Requirement: Please filter the entries and return only the lines that include "casinon".
──────── Given information ────────
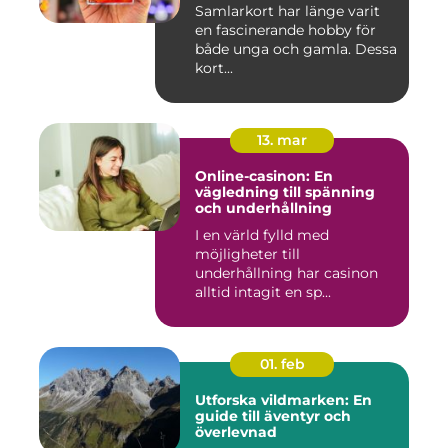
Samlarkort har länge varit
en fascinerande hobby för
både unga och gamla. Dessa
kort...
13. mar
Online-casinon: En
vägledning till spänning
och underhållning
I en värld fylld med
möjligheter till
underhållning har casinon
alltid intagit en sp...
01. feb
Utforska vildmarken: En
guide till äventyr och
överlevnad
────────
──────── Given information ────────
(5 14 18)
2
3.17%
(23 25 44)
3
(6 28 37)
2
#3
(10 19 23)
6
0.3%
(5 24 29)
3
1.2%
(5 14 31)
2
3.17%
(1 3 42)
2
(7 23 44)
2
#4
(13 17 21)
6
────────
Solution:
Online-casinon: En
underhållning har casinon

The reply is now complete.